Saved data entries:
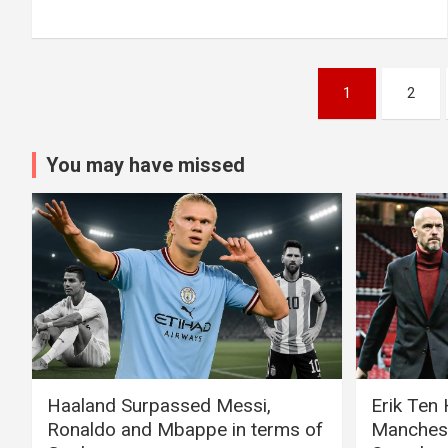
Posts
1
2
pagination
You may have missed
Haaland Surpassed Messi,
Erik Ten
Ronaldo and Mbappe in terms of
Manchest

* _TASK DESCRIPTION_:
Nothing but an exact repeat of the records, pictures excluded, belongs in the answer.

* _SOLUTION_:
Posts
1
2
pagination
You may have missed
Haaland Surpassed Messi,
Erik Ten
Ronaldo and Mbappe in terms of
Manchest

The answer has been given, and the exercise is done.